Location

Information
- School type: International Boarding School
- Established: 2014
- Grades: 9-12
- Website: https://carlsbadschool.wixsite.com/cimun

= Carlsbad International School =

Carlsbad International School was a private, co-educational, Central European, boarding and day school for high school students, Grades 9 – 12. It is located in the UNESCO candidate spa town of Karlovy Vary, west of Prague, in the Czech Republic.

== History ==
The school was founded in 2014.

In March 2015 it was accredited by the International Baccalaureate Organization to administer the IB Diploma Programme.

== Structure ==
It is a member of the Association of European Boarding Schools. Full boarding tuition is €37,000, while day students pay €20,000. In May 2017 it became a Member of the Council of International Schools and its first class of 18 IB students graduated.

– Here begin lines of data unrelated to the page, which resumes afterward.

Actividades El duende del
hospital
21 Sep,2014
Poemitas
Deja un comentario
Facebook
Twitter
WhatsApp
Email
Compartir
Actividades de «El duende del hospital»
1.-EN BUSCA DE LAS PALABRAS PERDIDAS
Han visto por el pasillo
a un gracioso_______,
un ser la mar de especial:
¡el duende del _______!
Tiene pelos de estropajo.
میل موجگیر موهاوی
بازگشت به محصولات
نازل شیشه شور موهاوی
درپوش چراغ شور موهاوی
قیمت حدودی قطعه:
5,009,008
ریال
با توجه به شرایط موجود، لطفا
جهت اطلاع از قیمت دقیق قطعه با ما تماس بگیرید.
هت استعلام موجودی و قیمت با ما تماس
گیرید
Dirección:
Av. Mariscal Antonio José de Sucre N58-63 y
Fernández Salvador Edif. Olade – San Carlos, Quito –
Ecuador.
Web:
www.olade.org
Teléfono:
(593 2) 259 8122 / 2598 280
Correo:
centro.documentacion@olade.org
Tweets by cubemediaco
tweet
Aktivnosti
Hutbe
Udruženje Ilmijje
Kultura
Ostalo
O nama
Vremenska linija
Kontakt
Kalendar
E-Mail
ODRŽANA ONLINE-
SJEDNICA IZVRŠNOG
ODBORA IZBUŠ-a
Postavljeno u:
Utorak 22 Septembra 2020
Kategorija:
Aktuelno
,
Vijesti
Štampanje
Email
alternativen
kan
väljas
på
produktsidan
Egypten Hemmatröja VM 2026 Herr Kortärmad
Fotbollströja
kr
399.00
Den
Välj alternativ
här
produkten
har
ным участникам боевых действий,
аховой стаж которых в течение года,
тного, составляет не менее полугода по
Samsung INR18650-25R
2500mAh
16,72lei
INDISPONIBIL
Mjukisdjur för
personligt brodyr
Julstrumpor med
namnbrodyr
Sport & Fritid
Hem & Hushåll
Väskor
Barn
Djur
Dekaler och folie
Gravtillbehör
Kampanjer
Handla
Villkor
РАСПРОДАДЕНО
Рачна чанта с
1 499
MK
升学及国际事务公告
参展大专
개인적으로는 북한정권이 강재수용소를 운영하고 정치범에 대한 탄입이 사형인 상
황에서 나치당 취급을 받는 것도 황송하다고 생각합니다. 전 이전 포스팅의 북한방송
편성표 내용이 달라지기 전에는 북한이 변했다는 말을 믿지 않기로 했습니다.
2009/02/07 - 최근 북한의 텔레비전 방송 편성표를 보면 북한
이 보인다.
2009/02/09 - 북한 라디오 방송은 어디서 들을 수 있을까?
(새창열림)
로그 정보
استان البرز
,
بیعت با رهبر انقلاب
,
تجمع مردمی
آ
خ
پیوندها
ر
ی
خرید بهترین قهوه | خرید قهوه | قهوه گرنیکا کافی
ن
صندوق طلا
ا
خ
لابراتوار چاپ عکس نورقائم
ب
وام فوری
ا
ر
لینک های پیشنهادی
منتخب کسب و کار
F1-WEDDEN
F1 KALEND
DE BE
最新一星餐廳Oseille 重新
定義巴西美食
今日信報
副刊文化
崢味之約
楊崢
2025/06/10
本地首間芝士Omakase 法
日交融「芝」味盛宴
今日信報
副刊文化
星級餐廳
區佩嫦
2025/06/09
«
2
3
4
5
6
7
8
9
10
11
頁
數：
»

In summer, CIS organizes international Summer Camps offering an ESL programme, filmmaking, tennis or golf. The faculty to student ratio is 1:4 and the average CIS class size is 8. CIS Faculty are 80% native English speakers and 67% hold advanced degrees. CIS offers a wide variety of Activities, sports clubs (including football, volleyball, basketball, badminton) and specialized sports programmes with individual study and training plans (tennis, triathlon and golf). CIS provides a healthy lifestyle, safety, top pastoral care and international community spirit with over 30 nationalities represented. CIS facilities include a premium school restaurant, Tennis Club Gejzirpark with a modern fitness center and skiing slopes on the top of Klínovec in the Ore Mountains.